**Records provided**
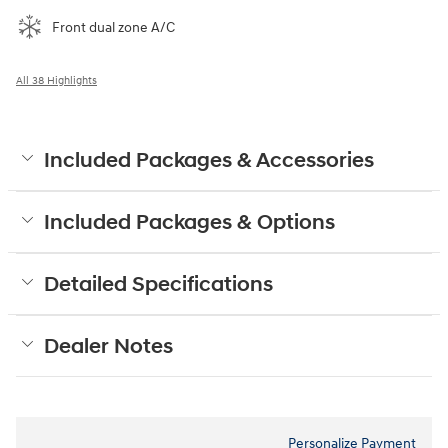
Front dual zone A/C
All 38 Highlights
Included Packages & Accessories
Included Packages & Options
Detailed Specifications
Dealer Notes
Personalize Payment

**Goal of the exercise**
Go through the material line by line and work out how many lines include the string "Included". Reply with the number only.

**Solved problem**
2